Amid its rise to stardom, The Shack has been publicly criticized by conservative Protestant heavyweights including R. Albert Mohler, president of the Southern Baptist Theological Seminary in Louisville, Ky.; Chuck Colson, founder of the Prison Fellowship Ministries; and Challies, whose blog was ranked last month as the most popular Christian blog by ChurchRelevance.com.
"Sadly ... there is much bad mixed in with the good," Challies argues.
Rauser and Roger E. Olson, author of Finding God in the Shack: Seeking Truth in a Story of Evil and Redemption, however, say they largely find truth in The Shack, and through their respective books hope to provide new opportunities for readers to find God in The Shack.
"In the same way that science, properly understood, promises to enrich our appreciation for the beauty of a flower, so I believe theology can enrich our understanding and experience of God," writes Rauser. "And that includes the experience that many have cherished while reading The Shack.
"The fact is that beneath the surface of this compelling story is an inner structure of equally compelling and beautiful theological themes," he adds.
Challies, however, maintains his belief that there is too much bad mixed in with the good.
"In the book's closing pages Olson declares that, when it comes to what it teaches, The Shack is 90 percent right on. And this may be right if we are discussing mere quantity. But when we weigh the ninety percent that Young gets right with the ten percent that he gets wrong, we see that this leaves him wrong on a great deal of very important theology," Challies argued this past Thursday in his blog. "These are no minor details."

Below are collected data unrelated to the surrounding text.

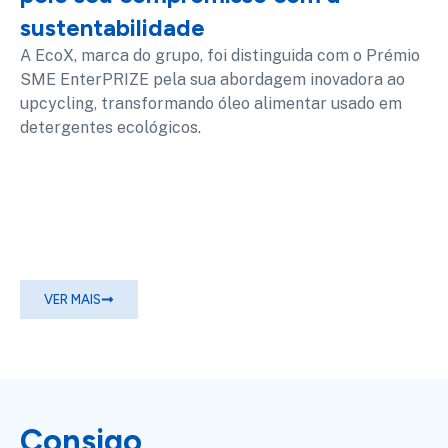
sustentabilidade
A EcoX, marca do grupo, foi distinguida com o Prémio
SME EnterPRIZE pela sua abordagem inovadora ao
upcycling, transformando óleo alimentar usado em
detergentes ecológicos.
VER MAIS
Consigo,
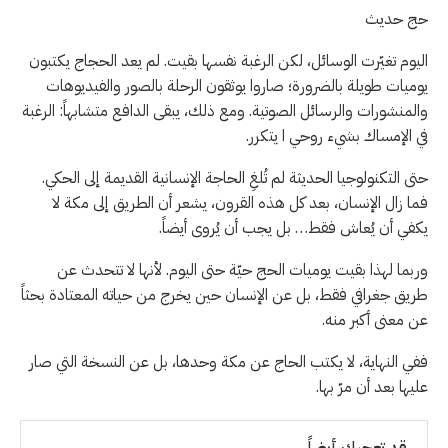
حج حديث
اليوم تغيّرت الوسائل، لكن الرغبة نفسها بقيت. لم يعد الحجاج يكتبون
يوميات طويلة بالضرورة؛ صاروا يوثقون الرحلة بالصور والفيديوهات
والمنشورات والرسائل الصوتية. ومع ذلك، يبقى الدافع متشابهاً: الرغبة
في الإمساك بشيء روحي ا يتكرر.
حتى التكنولوجيا الحديثة لم تُلغِ الحاجة الإنسانية القديمة إلى الحكي.
فما زال الإنسان، بعد كل هذه القرون، يشعر أن الطريق إلى مكة لا
يكفي أن يُعاش فقط… بل يجب أن يُروى أيضاً.
وربما لهذا بقيت يوميات الحج حيّة حتى اليوم. لأنها لا تتحدث عن
طريق جغرافي فقط، بل عن الإنسان حين يخرج من حياته المعتادة بحثاً
عن معنى أكبر منه.
ففي النهاية، لا يكتب الحاج عن مكة وحدها، بل عن النسخة التي صار
عليها بعد أن مرّ بها.
قد تعجبك أيضاً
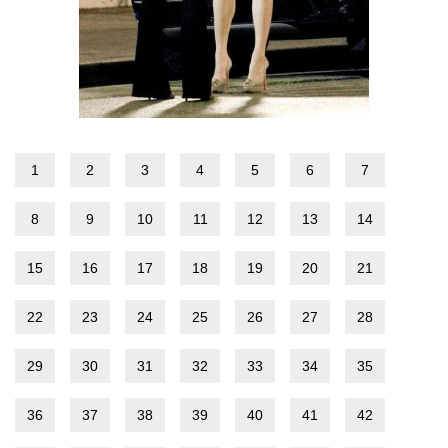
1
2
3
4
5
6
7
8
9
10
11
12
13
14
15
16
17
18
19
20
21
22
23
24
25
26
27
28
29
30
31
32
33
34
35
36
37
38
39
40
41
42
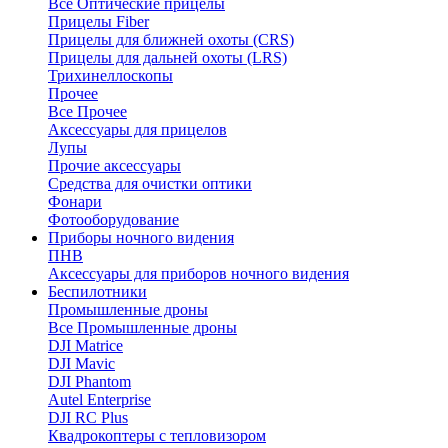
Все Оптические прицелы
Прицелы Fiber
Прицелы для ближней охоты (CRS)
Прицелы для дальней охоты (LRS)
Трихинеллоскопы
Прочее
Все Прочее
Аксессуары для прицелов
Лупы
Прочие аксессуары
Средства для очистки оптики
Фонари
Фотооборудование
Приборы ночного видения
ПНВ
Аксессуары для приборов ночного видения
Беспилотники
Промышленные дроны
Все Промышленные дроны
DJI Matrice
DJI Mavic
DJI Phantom
Autel Enterprise
DJI RC Plus
Квадрокоптеры с тепловизором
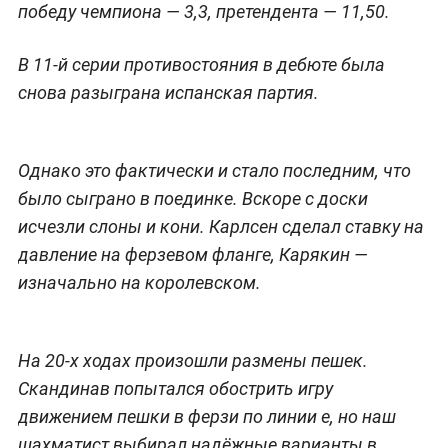
победу чемпиона — 3,3, претендента — 11,50.
В 11-й серии противостояния в дебюте была
снова разыграна испанская партия.
Однако это фактически и стало последним, что
было сыграно в поединке. Вскоре с доски
исчезли слоны и кони. Карлсен сделал ставку на
давление на ферзевом фланге, Карякин —
изначально на королевском.
На 20-х ходах произошли размены пешек.
Скандинав попытался обострить игру
движением пешки в ферзи по линии e, но наш
шахматист выбирал надёжные варианты в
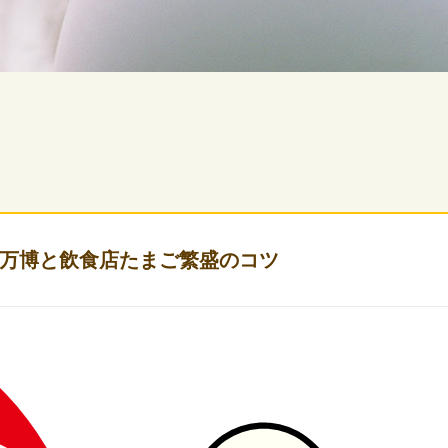
万博と飲食店たまご繁盛のコツ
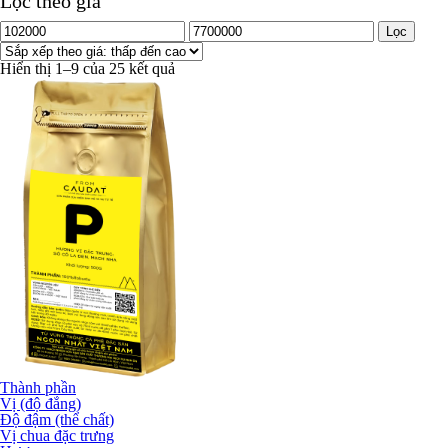
Lọc theo giá
Lọc
Hiển thị 1–9 của 25 kết quả
Thành phần
Vị (độ đắng)
Độ đậm (thể chất)
Vị chua đặc trưng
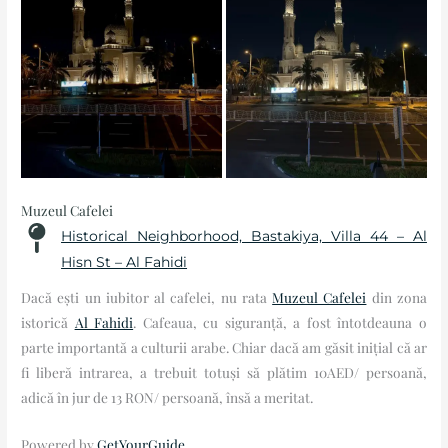
Muzeul Cafelei
Historical Neighborhood, Bastakiya, Villa 44 – Al
Hisn St – Al Fahidi
Dacă ești un iubitor al cafelei, nu rata
Muzeul Cafelei
din zona
istorică
Al Fahidi
. Cafeaua, cu siguranță, a fost întotdeauna o
parte importantă a culturii arabe. Chiar dacă am găsit inițial că ar
fi liberă intrarea, a trebuit totuși să plătim 10AED/ persoană,
adică în jur de 13 RON/ persoană, însă a meritat.
Powered by
GetYourGuide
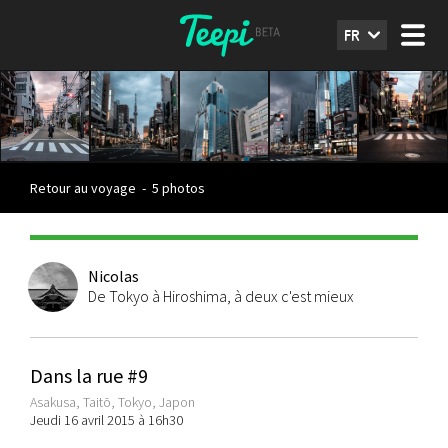
FR
Retour au voyage
-
5 photos
Nicolas
De Tokyo à Hiroshima, à deux c'est mieux
Dans la rue #9
Asakusa, Taitō, Tokyo, Japon
Jeudi 16 avril 2015 à 16h30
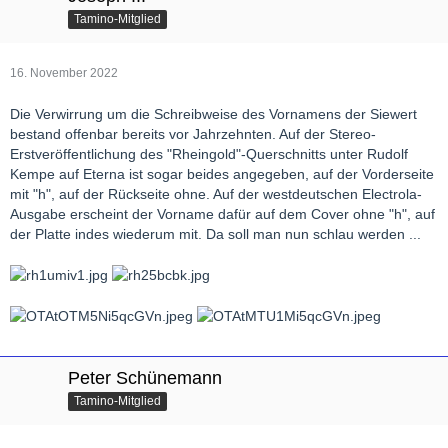
Tamino-Mitglied
16. November 2022
Die Verwirrung um die Schreibweise des Vornamens der Siewert
bestand offenbar bereits vor Jahrzehnten. Auf der Stereo-
Erstveröffentlichung des "Rheingold"-Querschnitts unter Rudolf
Kempe auf Eterna ist sogar beides angegeben, auf der Vorderseite
mit "h", auf der Rückseite ohne. Auf der westdeutschen Electrola-
Ausgabe erscheint der Vorname dafür auf dem Cover ohne "h", auf
der Platte indes wiederum mit. Da soll man nun schlau werden ...
Peter Schünemann
Tamino-Mitglied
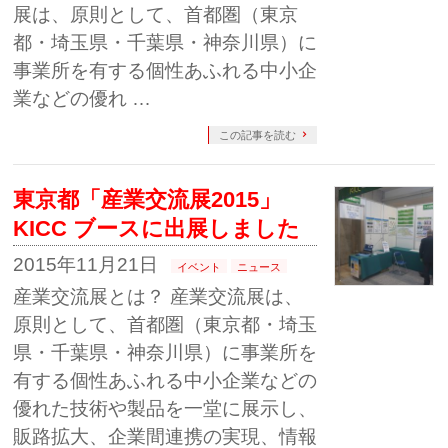
展は、原則として、首都圏（東京
都・埼玉県・千葉県・神奈川県）に
事業所を有する個性あふれる中小企
業などの優れ …
この記事を読む
東京都「産業交流展2015」
KICC ブースに出展しました
2015年11月21日
イベント
ニュース
産業交流展とは？ 産業交流展は、
原則として、首都圏（東京都・埼玉
県・千葉県・神奈川県）に事業所を
有する個性あふれる中小企業などの
優れた技術や製品を一堂に展示し、
販路拡大、企業間連携の実現、情報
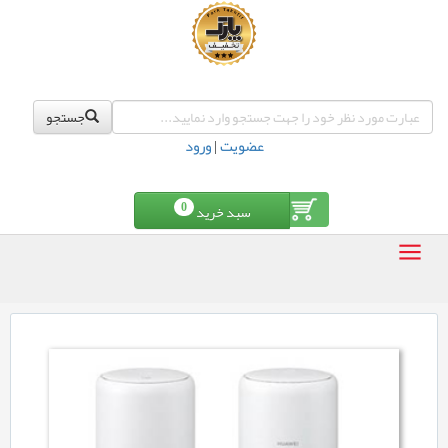
جستجو
عضویت
|
ورود
0
سبد خرید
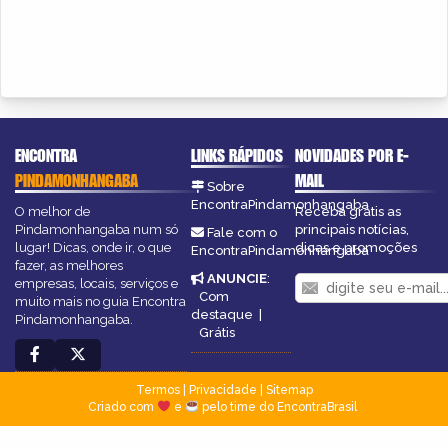
ENCONTRA
LINKS RÁPIDOS
NOVIDADES POR E-
PINDAMONHANGABA
MAIL
Sobre
EncontraPindamonhangaba
O melhor de
Receba grátis as
Pindamonhangaba num só
principais notícias,
Fale com o
lugar! Dicas, onde ir, o que
dicas e promoções
EncontraPindamonhangaba
fazer, as melhores
ANUNCIE
:
empresas, locais, serviços e
Com
muito mais no guia Encontra
destaque
|
Pindamonhangaba.
Grátis
Termos
|
Privacidade
|
Sitemap
Criado com
e
pelo time do EncontraBrasil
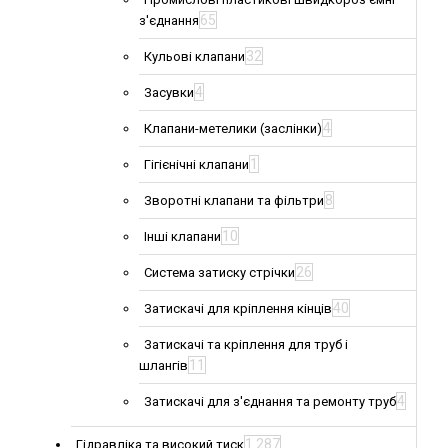
65
з'єднання
32
Кульові клапани
4
Засувки
4
Клапани-метелики (заслінки)
1
Гігієнічні клапани
8
Зворотні клапани та фільтри
10
Інші клапани
26
Система затиску стрічки
40
Затискачі для кріплення кінців
Затискачі та кріплення для труб і
11
шлангів
4
Затискачі для з'єднання та ремонту труб
1 287
Гідравліка та високий тиск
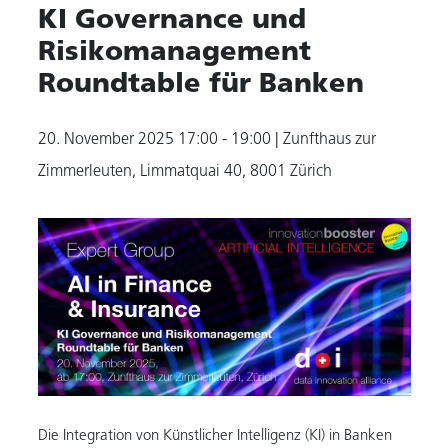
KI Governance und
Risikomanagement
Roundtable für Banken
20. November 2025
17:00 - 19:00
| Zunfthaus zur
Zimmerleuten, Limmatquai 40, 8001 Zürich
Die Integration von Künstlicher Intelligenz (KI) in Banken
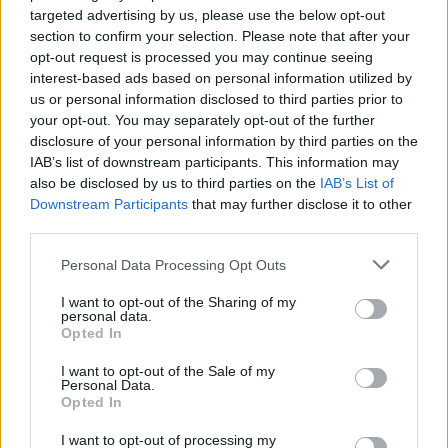
Η Αντισσα έγινε μια μεγάλη
targeted advertising by us, please use the below opt-out
χορευτική αγκαλιά
section to confirm your selection. Please note that after your
Ο «Τέρπανδρος» Άντισσας και το
Χορευτικό Τμήμα του
opt-out request is processed you may continue seeing
Χριστιανικού Κέντρου Νεότητος
interest-based ads based on personal information utilized by
αντάμωσαν σε μια ξεχωριστή
us or personal information disclosed to third parties prior to
γιορτή
your opt-out. You may separately opt-out of the further
disclosure of your personal information by third parties on the
IAB’s list of downstream participants. This information may
ΧΩΡΙΑ
Το Ίππειος μοσχοβολά σύκο από
also be disclosed by us to third parties on the
IAB’s List of
νωρίς φέτος
Downstream Participants
that may further disclose it to other
Η συγκομιδή ξεκίνησε νωρίτερα,
third parties.
τα δέντρα είναι φορτωμένα και η
πλούσια παραγωγή αναδεικνύει
Personal Data Processing Opt Outs
ξανά ένα προϊόν δεμένο με την
ιστορία, την οικονομία και τις
γεύσεις του χωριού
I want to opt-out of the Sharing of my
personal data.
Opted In
ΤΑΞΙΔΙΑ
Βόλτα στην Κουρνέλα!
I want to opt-out of the Sale of my
Personal Data.
Ένας από τους αγαπημένους
Opted In
προορισμούς για τους λάτρεις της
φύσης και για όσους θέλουν να
γνωρίσουν το νησί από
I want to opt-out of processing my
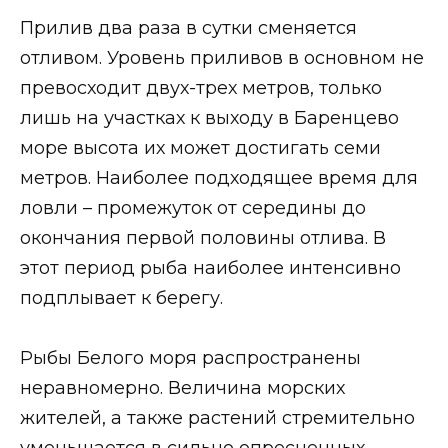
Прилив два раза в сутки сменяется
отливом. Уровень приливов в основном не
превосходит двух-трех метров, только
лишь на участках к выходу в Баренцево
море высота их может достигать семи
метров. Наиболее подходящее время для
ловли – промежуток от середины до
окончания первой половины отлива. В
этот период рыба наиболее интенсивно
подплывает к берегу.
Рыбы Белого моря распространены
неравномерно. Величина морских
жителей, а также растений стремительно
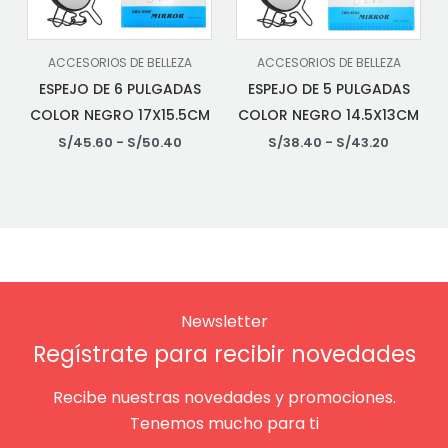
ACCESORIOS DE BELLEZA
ACCESORIOS DE BELLEZA
ESPEJO DE 6 PULGADAS
ESPEJO DE 5 PULGADAS
COLOR NEGRO 17X15.5CM
COLOR NEGRO 14.5X13CM
S/
45.60
-
S/
50.40
S/
38.40
-
S/
43.20
Newsletter
Regístrate para recibir novedades
Recibe nuestras novedades y promociones.
Tenemos mucho para ti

According to the influential blogger, Young is wrong on the atonement, the Trinity, and God's sovereignty over what He has created, among other concepts.
And what some, including Olson, regard as minor errors in theology are actually at the heart of the Christian faith.
"The Shack is just plain wrong in some very fundamental areas," Challies argues.
In response to the publication of the new pro-Shack books, Challies plans to write two articles – one for each book – in his blog, starting with his critique of Olson's book, which he posted Thursday. Challies hopes to publish the second critique some time this week.